Scientists are using machine learning to analyse data collected from the world’s largest study of people with Huntington’s disease.
Huntington’s disease is a complex condition to treat. There is no cure and no treatments that can alter its course. Its progression is hard to predict, but a new retrospective study shows how machine learning could play an important role in predicting its trajectory.
The study was conducted by scientists at the University of Iowa Health Care, US biotech company Genentech and Roche Products, the company behind the development of a potential new therapy for HD, Tominersen.
“Advancement and application of data-driven machine learning models have the potential to be used in real-world clinical settings to shorten times to diagnosis and understand whether patients are responding positively to treatments relative to natural history,” a spokesperson from Roche and Genentech told NR Times.
“Scientists are trying to understand why and how the disease progresses in different ways in individuals. These results provide useful additions to the HD natural history literature and describe how applying new analysis methods could uncover a deeper understanding of how the disease evolves and progresses.”
The study applies k-means clustering to existing data which, according to the study’s authors, has not been applied to the natural progression of HD before. The researchers used data from Enroll-HD, the largest ongoing observational study on Huntington’s disease in the world. The patient registry is made up of information from 20,000 people and includes data about their symptoms, genetics and other clinical factors.
The machine learning model allowed the researchers to identify patterns in the data that could indicate how the disease progresses. They started by clustering patients into three categories: rapid, moderate and slow progressors. Slow progressors accounted for 29.2% of the almost 5000-strong cohort, while 45.5% were moderate progressors and 25.3% were categorised as rapid progressors.
A further algorithm delved deeper into individual patients’ data to identify a set of cross-sectional characteristics that predict the future trajectory of the condition for each patient. The researchers found that the most useful data for predicting HD progression were patients’ CAG-age product (CAP) score, a mathematical formula that is used to estimate a person’s age of onset. The number of years since the onset of symptoms also played a significant role in predicting progression.
“We found that by using a type of algorithm called clustering, we could group patients into different clusters based on how their disease progressed,” the study spokesperson said. “We then used another algorithm to predict how the disease would progress in individual patients based on their clinical characteristics.”
The machine learning method made it possible to identify patterns of progression in Huntington’s disease and predict how the disease will progress in individual patients. In a real-world setting, this could enable doctors to personalise treatment plans based on these predictions.
A Roche spokesperson said: “Machine learning approaches such as this could be considered for application in real-world clinical practice to support the treating physician in assessing whether patients are improving or worsening on future disease-modifying treatment (DMT) compared with patients of a similar clinical profile receiving standard of care.”

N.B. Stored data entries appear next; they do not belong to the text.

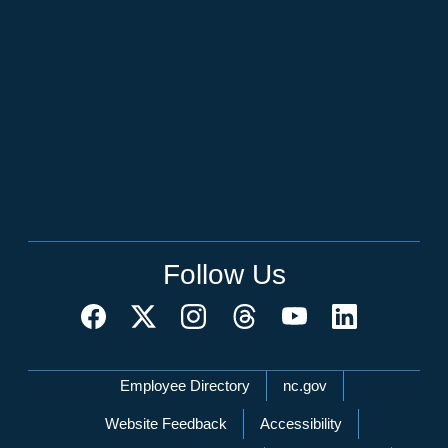
Follow Us
Network Menu
Employee Directory
nc.gov
Website Feedback
Accessibility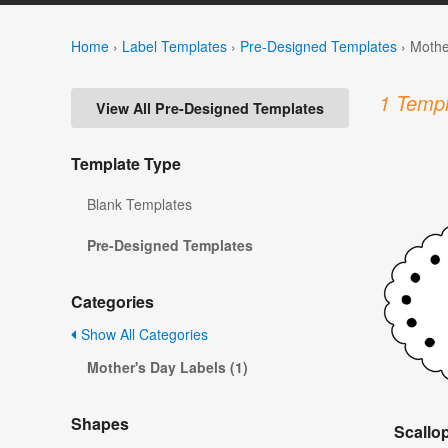
Home
›
Label Templates
›
Pre-Designed Templates
›
Mothe
1 Templ
View All Pre-Designed Templates
Template Type
Blank Templates
Pre-Designed Templates
Categories
Show All Categories
Mother's Day Labels (1)
Shapes
Scallo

In reality, a clinical visit would include a series of core assessments such as those seen in the enrollment stage of this study. Clinicians would then use a model that is trained on Enroll-HD data to predict the trajectory a patient is on compared with others with a similar profile.
The researchers said that, over time, this prediction may support a change in clinical decision-making and, as a result, personalise each patient’s healthcare journey.
The spokesperson added: “These findings support the notion that providing clinicians with the ability to monitor an individual’s progression against key cognitive, behavioural and motor symptoms in real-time will support enhanced decision-making and identify those eligible for clinical trials of DMTs earlier.
“The article shows that using machine learning to analyse large and complex datasets, like those from the Enroll-HD study, can help scientists better understand how neurological diseases like Huntington’s progress and develop personalised treatment plans for patients.”
The study builds on previous research that has also aimed to capture the progression of multiple outcomes simultaneously. One clinically validated measure, known as cUHDRS, weights scores of cognition, motor and functional ability into a single component score.
The method has proven to be useful as a primary outcome measure in clinical trials. The research team aimed to build on these existing efforts by acknowledging the behavioural and psychiatric aspects of Huntington’s Disease, visualising how each domain evolves over time.
“Holistically capturing disease progression can be helpful for understanding the global pattern of symptoms over the lifespan of individuals with HD,” the researchers said in a joint response to NR Times.
“In our study, we selected a priority: a set of clinically meaningful motor, cognitive and behavioural outcomes that clinicians were likely to be familiar with in clinical practice.
“Despite the individual heterogeneity in the rate of decline between domains, our approach suggests that it may be possible to classify patients into rapid, moderate and slow progressors, depending on their overall function.”
Concluding the article, the authors of the paper said further work is needed to “develop prognostic models of HD progression as these could help clinicians with individualised clinical care planning and thus improve disease management.”